In seeking to describe the Messiah’s first coming to His people, John chose the imagery of the Feast of Booths since the feast celebrates the dwelling of God among His people. This raises a question on whether or not John intended to link the birth of Jesus with the Feast of Tabernacles.
[Luke 2] The Feast of Sukkot (Tabernacles) is called "the season of our joy" and "the feast of the nations." With this in mind, in [Luke 2:10] it is written, "And the angel said unto them, Fear not: for, behold, I bring you good tidings [basar in Hebrew; otherwise known as the gospel] of great joy [Sukkot is called the 'season of our joy'], which shall be to all people [Sukkot is called 'the feast of the nations']." So, we can see from this that the terminology the angel used to announce the birth of Jesus were themes and messages associated with the Feast of Tabernacles.

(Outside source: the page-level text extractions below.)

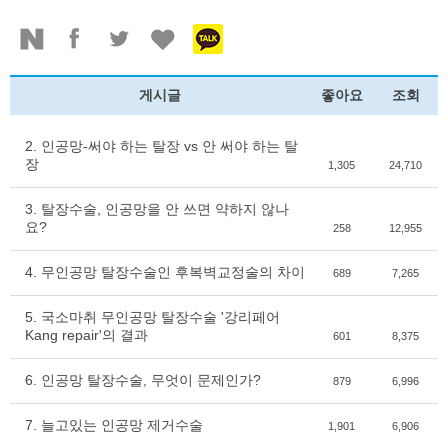
게시글
좋아요
조회
2. 인공망-써야 하는 탈장 vs 안 써야 하는 탈
장
1,305
24,710
3. 탈장수술, 인공망을 안 쓰면 약하지 않나
요?
258
12,955
4. 무인공망 탈장수술인 후복벽교정술의 차이
689
7,265
5. 국소마취 무인공망 탈장수술 '강리페어
Kang repair'의 결과
601
8,375
6. 인공망 탈장수술, 무엇이 문제인가?
879
6,996
7. 늘고있는 인공망 제거수술
1,901
6,906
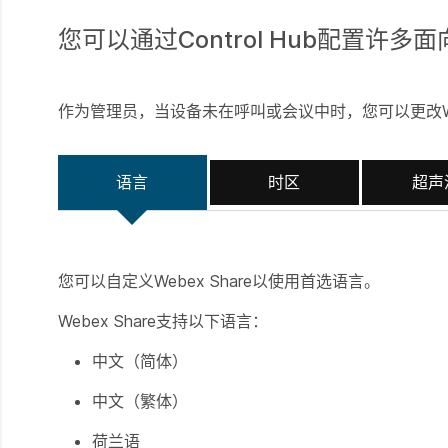
您可以通过Control Hub配置许多面
作为管理员，当设备未在呼叫或会议中时，您可以更改We
语言
时区
超声
您可以自定义Webex Share以使用首选语言。
Webex Share支持以下语言：
中文（简体）
中文（繁体）
荷兰语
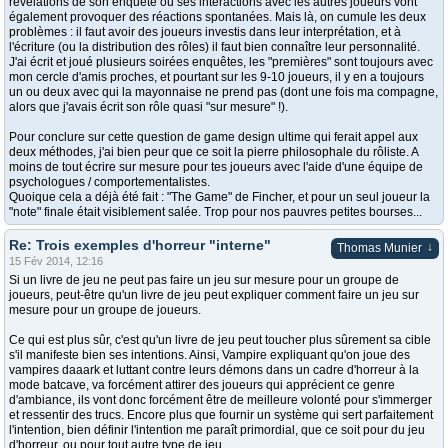
révélations de son enquête ou ses interactions avec les autres joueurs vont
également provoquer des réactions spontanées. Mais là, on cumule les deux
problèmes : il faut avoir des joueurs investis dans leur interprétation, et à
l'écriture (ou la distribution des rôles) il faut bien connaître leur personnalité.
J'ai écrit et joué plusieurs soirées enquêtes, les "premières" sont toujours avec
mon cercle d'amis proches, et pourtant sur les 9-10 joueurs, il y en a toujours
un ou deux avec qui la mayonnaise ne prend pas (dont une fois ma compagne,
alors que j'avais écrit son rôle quasi "sur mesure" !).
Pour conclure sur cette question de game design ultime qui ferait appel aux
deux méthodes, j'ai bien peur que ce soit la pierre philosophale du rôliste. A
moins de tout écrire sur mesure pour tes joueurs avec l'aide d'une équipe de
psychologues / comportementalistes.
Quoique cela a déjà été fait : "The Game" de Fincher, et pour un seul joueur la
"note" finale était visiblement salée. Trop pour nos pauvres petites bourses...
Re: Trois exemples d'horreur "interne"
↓
Thomas Munier
15 Fév 2014, 12:16
Si un livre de jeu ne peut pas faire un jeu sur mesure pour un groupe de
joueurs, peut-être qu'un livre de jeu peut expliquer comment faire un jeu sur
mesure pour un groupe de joueurs.
Ce qui est plus sûr, c'est qu'un livre de jeu peut toucher plus sûrement sa cible
s'il manifeste bien ses intentions. Ainsi, Vampire expliquant qu'on joue des
vampires daaark et luttant contre leurs démons dans un cadre d'horreur à la
mode batcave, va forcément attirer des joueurs qui apprécient ce genre
d'ambiance, ils vont donc forcément être de meilleure volonté pour s'immerger
et ressentir des trucs. Encore plus que fournir un système qui sert parfaitement
l'intention, bien définir l'intention me paraît primordial, que ce soit pour du jeu
d'horreur, ou pour tout autre type de jeu.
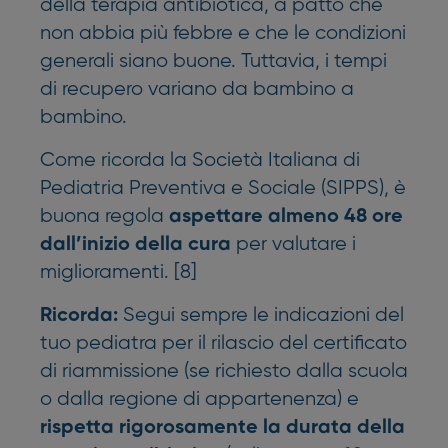
della terapia antibiotica, a patto che
non abbia più febbre e che le condizioni
generali siano buone. Tuttavia, i tempi
di recupero variano da bambino a
bambino.
Come ricorda la Società Italiana di
Pediatria Preventiva e Sociale (SIPPS), è
buona regola
aspettare almeno 48 ore
per valutare i
dall’inizio della cura
miglioramenti. [8]
Segui sempre le indicazioni del
Ricorda:
tuo pediatra per il rilascio del certificato
di riammissione (se richiesto dalla scuola
o dalla regione di appartenenza) e
rispetta rigorosamente la durata della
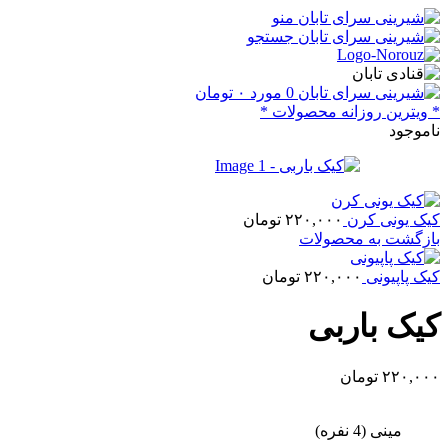
منو
جستجو
0
مورد
۰
تومان
* ویترین روزانه محصولات *
ناموجود
کیک یونی کرن
۲۲۰,۰۰۰
تومان
بازگشت به محصولات
کیک پاپیونی
۲۲۰,۰۰۰
تومان
کیک باربی
۲۲۰,۰۰۰
تومان
مینی (4 نفره)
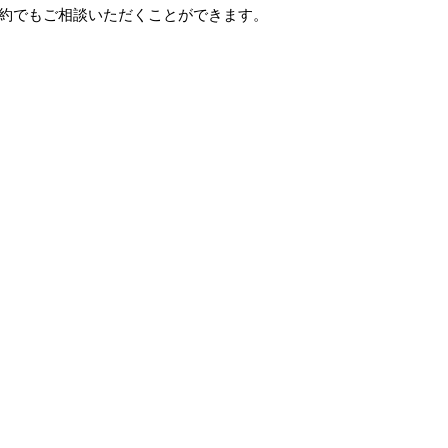
約でもご相談いただくことができます。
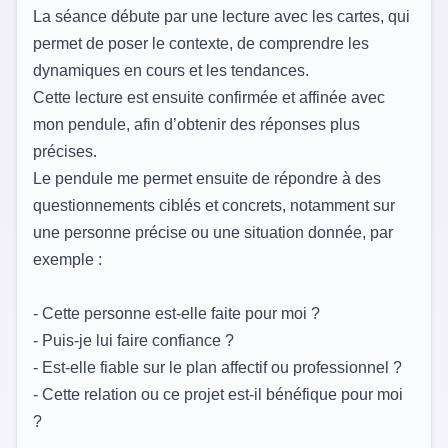
La séance débute par une lecture avec les cartes, qui
permet de poser le contexte, de comprendre les
dynamiques en cours et les tendances.
Cette lecture est ensuite confirmée et affinée avec
mon pendule, afin d’obtenir des réponses plus
précises.
Le pendule me permet ensuite de répondre à des
questionnements ciblés et concrets, notamment sur
une personne précise ou une situation donnée, par
exemple :
- Cette personne est-elle faite pour moi ?
- Puis-je lui faire confiance ?
- Est-elle fiable sur le plan affectif ou professionnel ?
- Cette relation ou ce projet est-il bénéfique pour moi
?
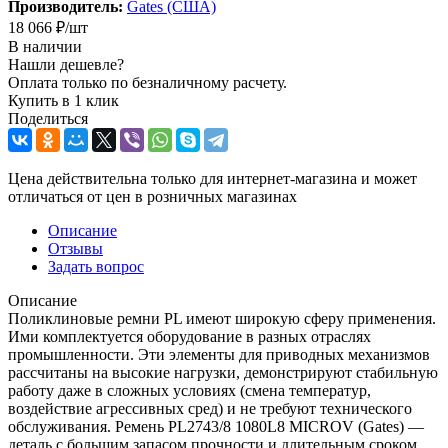
Производитель:
Gates (США)
18 066
₽
/шт
В наличии
Нашли дешевле?
Оплата только по безналичному расчету.
Купить в 1 клик
Поделиться
Цена действительна только для интернет-магазина и может
отличаться от цен в розничных магазинах
Описание
Отзывы
Задать вопрос
Описание
Поликлиновые ремни PL имеют широкую сферу применения.
Ими комплектуется оборудование в разных отраслях
промышленности. Эти элементы для приводных механизмов
рассчитаны на высокие нагрузки, демонстрируют стабильную
работу даже в сложных условиях (смена температур,
воздействие агрессивных сред) и не требуют технического
обслуживания. Ремень PL2743/8 1080L8 MICROV (Gates) —
деталь с большим запасом прочности и длительным сроком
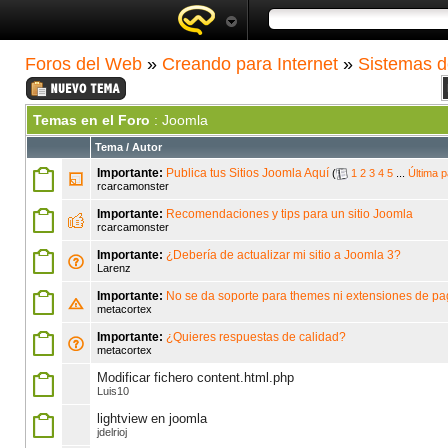
Foros del Web
»
Creando para Internet
»
Sistemas d
Temas en el Foro
: Joomla
Tema
/
Autor
Importante:
Publica tus Sitios Joomla Aquí
(
1
2
3
4
5
...
Última p
rcarcamonster
Importante:
Recomendaciones y tips para un sitio Joomla
rcarcamonster
Importante:
¿Debería de actualizar mi sitio a Joomla 3?
Larenz
Importante:
No se da soporte para themes ni extensiones de p
metacortex
Importante:
¿Quieres respuestas de calidad?
metacortex
Modificar fichero content.html.php
Luis10
lightview en joomla
jdelrioj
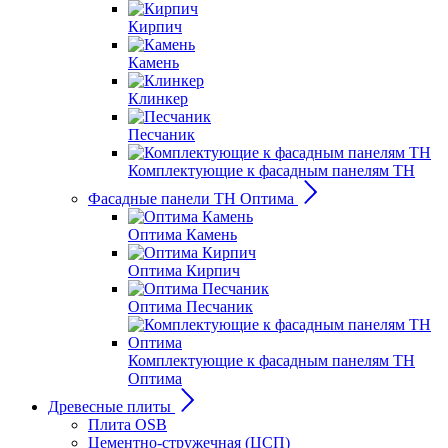
Кирпич
Камень
Клинкер
Песчаник
Комплектующие к фасадным панелям ТН
Фасадные панели ТН Оптима
Оптима Камень
Оптима Кирпич
Оптима Песчаник
Комплектующие к фасадным панелям ТН
Оптима
Древесные плиты
Плита OSB
Цементно-стружечная (ЦСП)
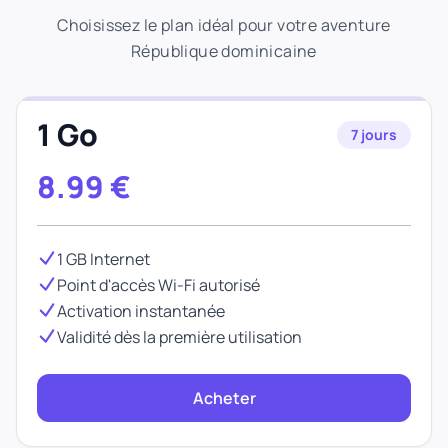
Choisissez le plan idéal pour votre aventure
République dominicaine
1 Go
7 jours
8.99
€
1 GB Internet
Point d'accès Wi-Fi autorisé
Activation instantanée
Validité dès la première utilisation
Acheter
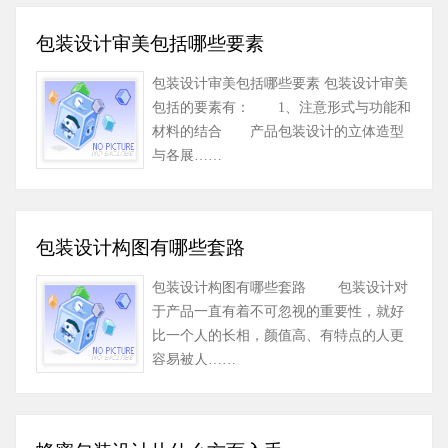
包装设计审美包括哪些要素
包装设计审美包括哪些要素 包装设计审美
包括的要素有： 1、注意形式与功能和
材料的结合 产品包装设计的立体造型
与各展……
包装设计构图有哪些套路
包装设计构图有哪些套路 包装设计对
于产品一直有着不可忽视的重要性，就好
比一个人的长相，颜值高、有特点的人更
容易被人……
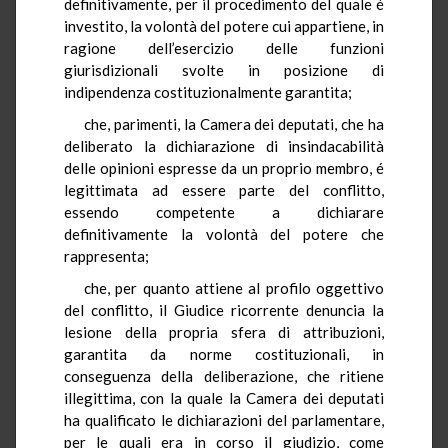
definitivamente, per il procedimento del quale é
investito, la volontà del potere cui appartiene, in
ragione dell’esercizio delle funzioni
giurisdizionali svolte in posizione di
indipendenza costituzionalmente garantita;
che, parimenti, la Camera dei deputati, che ha
deliberato la dichiarazione di insindacabilità
delle opinioni espresse da un proprio membro, é
legittimata ad essere parte del conflitto,
essendo competente a dichiarare
definitivamente la volontà del potere che
rappresenta;
che, per quanto attiene al profilo oggettivo
del conflitto, il Giudice ricorrente denuncia la
lesione della propria sfera di attribuzioni,
garantita da norme costituzionali, in
conseguenza della deliberazione, che ritiene
illegittima, con la quale la Camera dei deputati
ha qualificato le dichiarazioni del parlamentare,
per le quali era in corso il giudizio, come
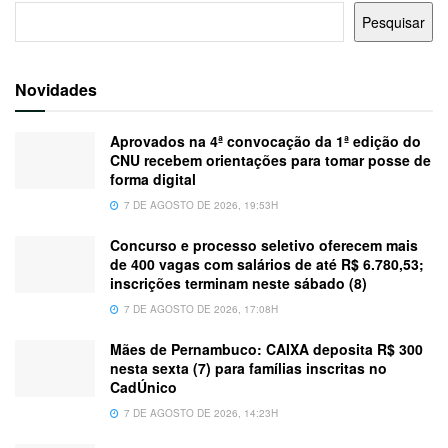
Pesquisar
Novidades
Aprovados na 4ª convocação da 1ª edição do
CNU recebem orientações para tomar posse de
forma digital
7 DE AGOSTO DE 2026, 19:53H
Concurso e processo seletivo oferecem mais
de 400 vagas com salários de até R$ 6.780,53;
inscrições terminam neste sábado (8)
7 DE AGOSTO DE 2026, 17:08H
Mães de Pernambuco: CAIXA deposita R$ 300
nesta sexta (7) para famílias inscritas no
CadÚnico
7 DE AGOSTO DE 2026, 14:23H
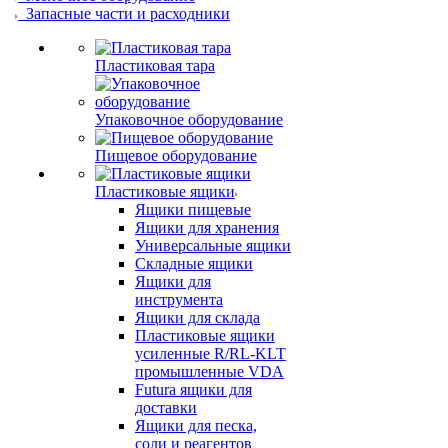
Запасные части и расходники
Пластиковая тара
Упаковочное оборудование
Пищевое оборудование
Пластиковые ящики
Ящики пищевые
Ящики для хранения
Универсальные ящики
Складные ящики
Ящики для
инструмента
Ящики для склада
Пластиковые ящики
усиленные R/RL-KLT
промышленные VDA
Futura ящики для
доставки
Ящики для песка,
соли и реагентов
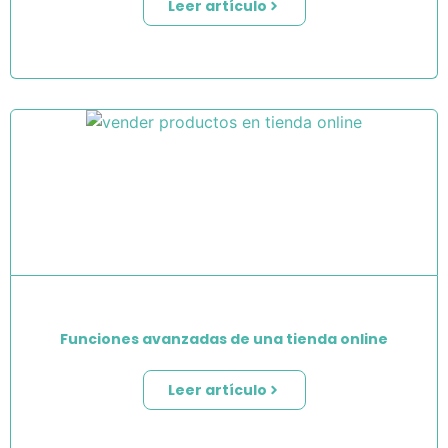
Leer artículo
Funciones avanzadas de una tienda online
Leer artículo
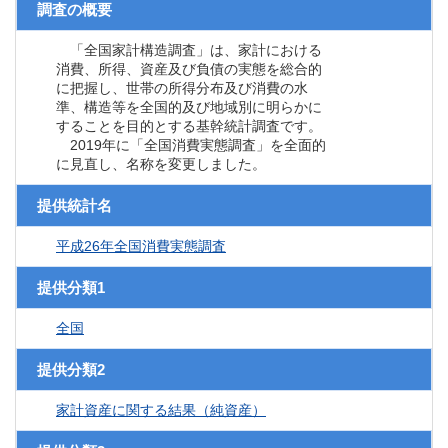
調査の概要
「全国家計構造調査」は、家計における
消費、所得、資産及び負債の実態を総合的
に把握し、世帯の所得分布及び消費の水
準、構造等を全国的及び地域別に明らかに
することを目的とする基幹統計調査です。
2019年に「全国消費実態調査」を全面的
に見直し、名称を変更しました。
提供統計名
平成26年全国消費実態調査
提供分類1
全国
提供分類2
家計資産に関する結果（純資産）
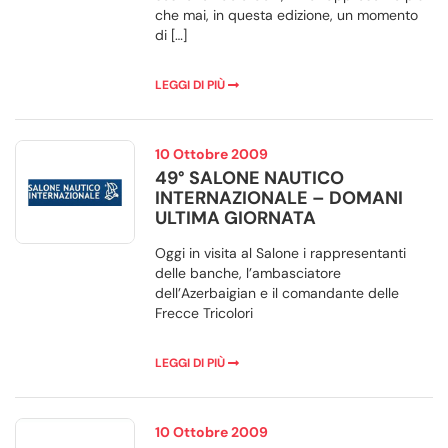
che mai, in questa edizione, un momento
di […]
LEGGI DI PIÙ
10 Ottobre 2009
49° SALONE NAUTICO
INTERNAZIONALE – DOMANI
ULTIMA GIORNATA
Oggi in visita al Salone i rappresentanti
delle banche, l’ambasciatore
dell’Azerbaigian e il comandante delle
Frecce Tricolori
LEGGI DI PIÙ
10 Ottobre 2009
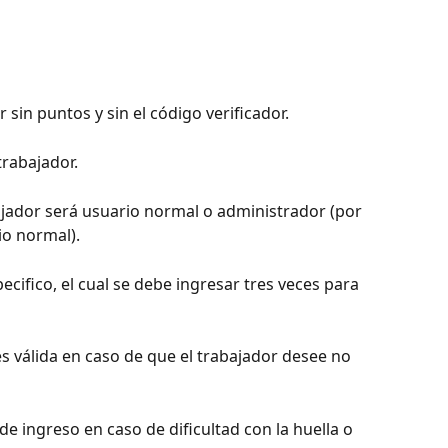
r sin puntos y sin el código verificador.
trabajador.
bajador será usuario normal o administrador (por 
o normal).
cifico, el cual se debe ingresar tres veces para 
es válida en caso de que el trabajador desee no 
e ingreso en caso de dificultad con la huella o 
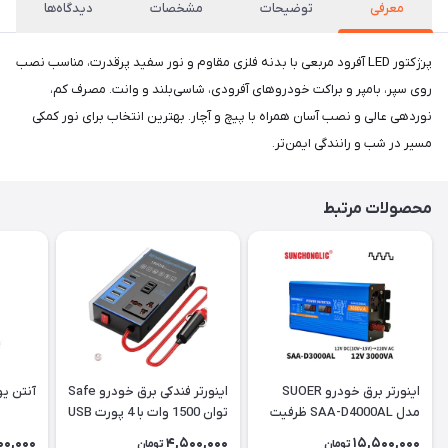
معرفی
توضیحات
مشخصات
دیدگاه‌ها
پرژکتور LED آفرود مربعی با بدنه فلزی مقاوم و نور سفید پرقدرت، مناسب نصب
روی سپر، بامپر و براکت خودروهای آفرودی، شاسی‌بلند و وانت. مصرف کم،
نوردهی عالی و نصب آسان همراه با پیچ و آچار. بهترین انتخاب برای نور کمکی
مسیر در شب و رانندگی ایمن‌تر.
محصولات مرتبط
اینورتر برق خودرو SUOER
اینورتر فندکی برق خودرو Safe
آنتن یو ان UN ضخ
مدل SAA-D4000AL ظرفیت
توان 1500 وات با 4 پورت USB
4000 وات
00,000
4,500,000
15,500,000
تومان
تومان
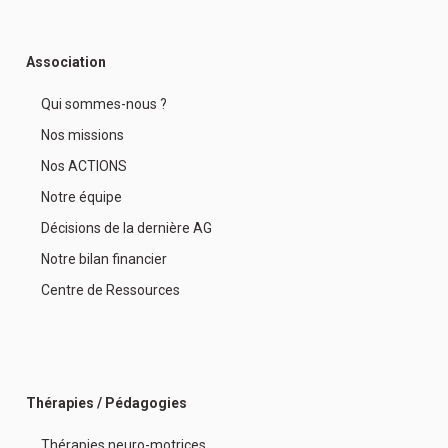
Association
Qui sommes-nous ?
Nos missions
Nos ACTIONS
Notre équipe
Décisions de la dernière AG
Notre bilan financier
Centre de Ressources
Thérapies / Pédagogies
Thérapies neuro-motrices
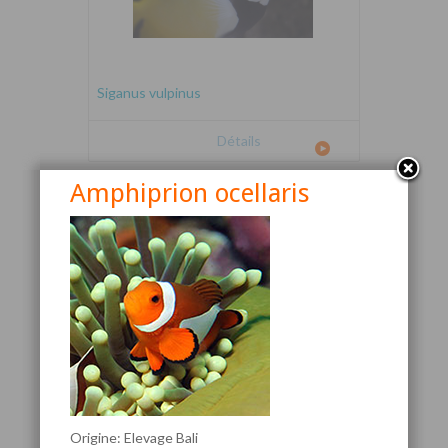
Siganus vulpinus
Détails
Amphiprion ocellaris
Canthigaster valentini
Origine: Elevage Bali
Détails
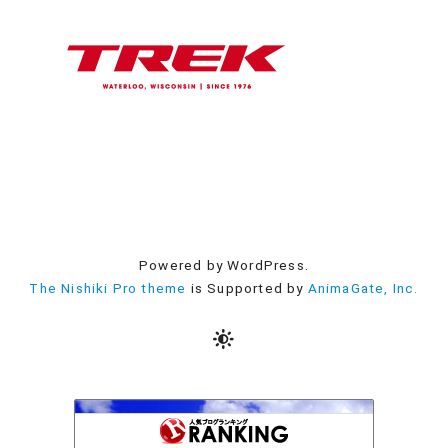
Powered by WordPress.
The Nishiki Pro theme
is Supported by
AnimaGate, Inc.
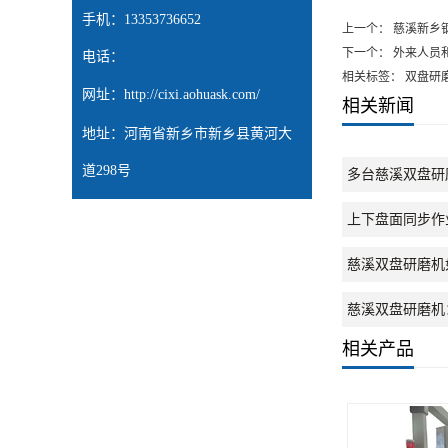
手机：13353736652
上一个：
慈溪新乡
下一个：
外来人员
电话：
相关标签： 双盘研
网址：
http://cixi.aohuask.com/
相关新闻
地址：河南省新乡市新乡县黄河大
道298号
多台慈溪双盘研
上下盘面同步作
慈溪双盘研磨机
慈溪双盘研磨机
相关产品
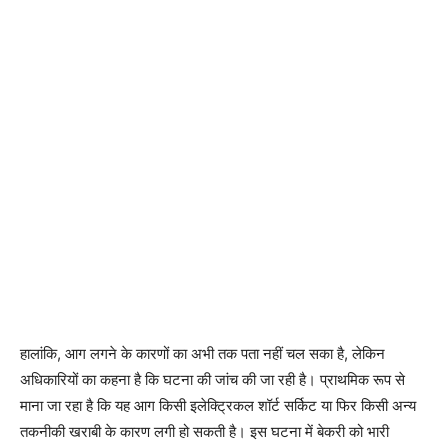
हालांकि, आग लगने के कारणों का अभी तक पता नहीं चल सका है, लेकिन
अधिकारियों का कहना है कि घटना की जांच की जा रही है। प्राथमिक रूप से
माना जा रहा है कि यह आग किसी इलेक्ट्रिकल शॉर्ट सर्किट या फिर किसी अन्य
तकनीकी खराबी के कारण लगी हो सकती है। इस घटना में बेकरी को भारी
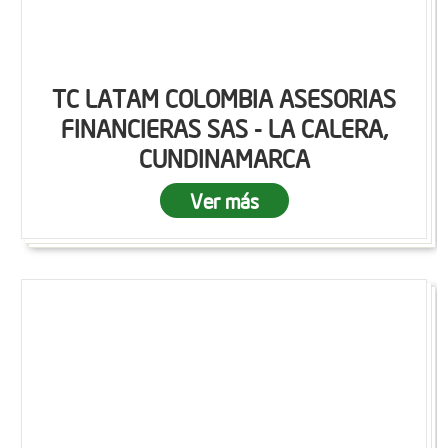
TC LATAM COLOMBIA ASESORIAS
FINANCIERAS SAS - LA CALERA,
CUNDINAMARCA
Ver más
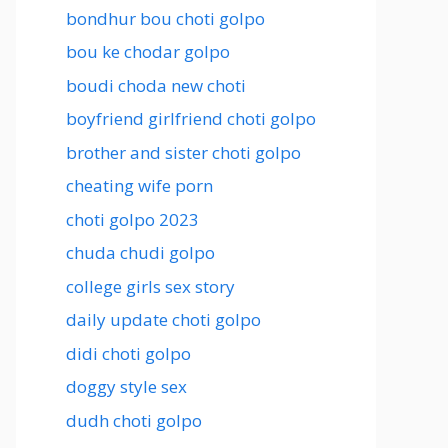
bondhur bou choti golpo
bou ke chodar golpo
boudi choda new choti
boyfriend girlfriend choti golpo
brother and sister choti golpo
cheating wife porn
choti golpo 2023
chuda chudi golpo
college girls sex story
daily update choti golpo
didi choti golpo
doggy style sex
dudh choti golpo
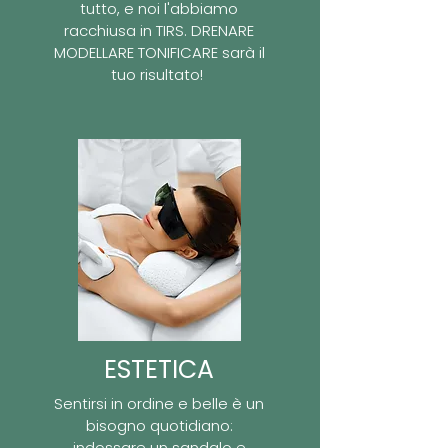
tutto, e noi l'abbiamo
racchiusa in TIRS. DRENARE
MODELLARE TONIFICARE sarà il
tuo risultato!
ESTETICA
Sentirsi in ordine e belle è un
bisogno quotidiano:
indossare un sandalo e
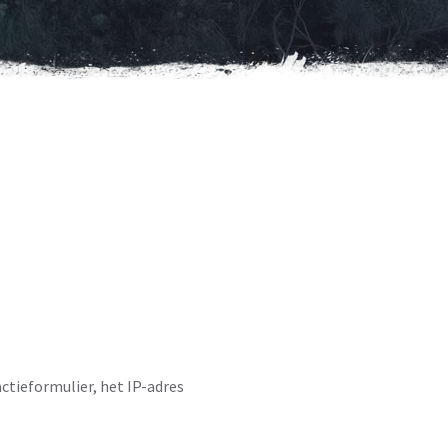
ctieformulier, het IP-adres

[John 1] The Feast of Tabernacles is called variously: "Season of Our Joy", "Feast of the Nations", and it’s also called "Feast of Lights". [John 1:6-9] In these verses John refers to Jesus as "the light"; and as we have also seen, verse 14 says that he "became flesh and tabernacled among us". These are two apparent references to the Feast of Tabernacles that are associated with the coming of the Messiah.
Since the Bible tells us that Jesus was born before the death of Herod, and we know that Herod died in 4 BC by our current reckoning, then Jesus had to have been born before that. We know from other Scriptural evidence that it was as much as two years before the arrival of the Magi. Based on the information we have on hand, then Jesus was born somewhere between 4-6 BC. Most evidence points to 6 BC, and 25th of September would be the first day of the Feast of Tabernacles in that year, from the best information I can find. (However, if we truly wanted to celebrate, we would have to celebrate it on the 15th of Tishri, which this year would be on October 18th.)
We have only scratched the surface of Scriptural and chronological evidence. We have looked at the profound significance of one of God’s festivals and how it points to the coming of the Savior of the world. The birth of the Messiah is only one aspect of the Feast of Tabernacles.
There’s also the potential for a future fulfillment of the Feast of Tabernacles. It is interesting to note the Feast of Tabernacles was a feast of ingathering of the Harvest (Exodus 23:16 and 34:22). If Jesus' first coming was indeed on 15 Tishri, the first day of Tabernacles, then it is quite reasonable to presume that the harvest of this earth, the ingathering of the second coming of Jesus Christ, will also occur on the same date. The unknown factor would be the year that this would happen.
Don’t be taken by surprise; be prepared! Be watching for that fast approaching day of the Lord!